(Supplied data begins)
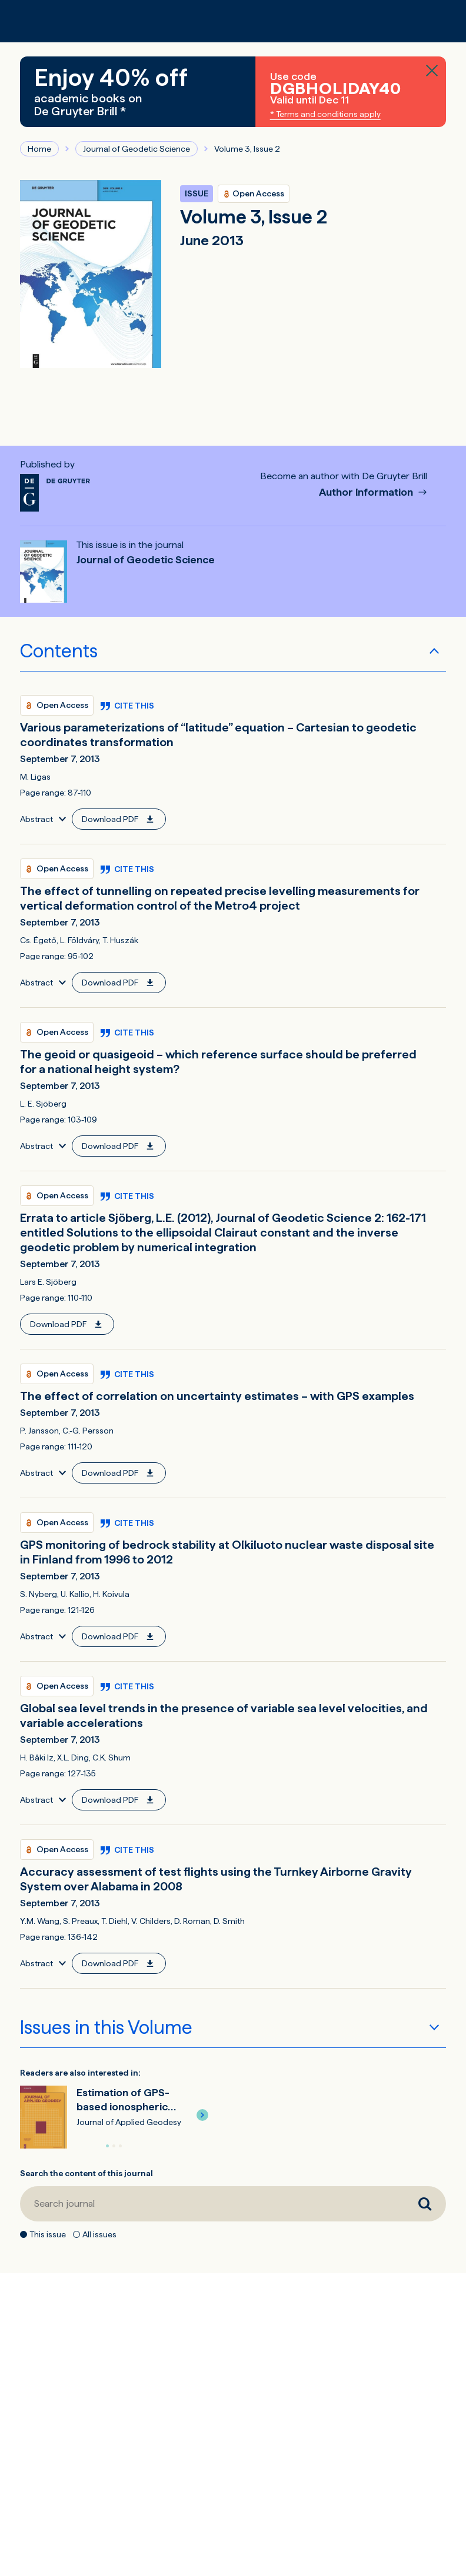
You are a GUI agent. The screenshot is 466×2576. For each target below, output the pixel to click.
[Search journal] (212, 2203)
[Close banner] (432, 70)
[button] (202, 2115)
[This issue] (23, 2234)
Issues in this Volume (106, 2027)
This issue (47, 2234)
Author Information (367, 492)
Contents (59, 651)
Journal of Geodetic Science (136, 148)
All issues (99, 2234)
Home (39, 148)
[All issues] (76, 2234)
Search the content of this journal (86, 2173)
(Supplied data ends)
What you are asked to do:
Copy the lines above that hold the word "Search".

Result below:
[Search journal] (212, 2203)
Search the content of this journal (86, 2173)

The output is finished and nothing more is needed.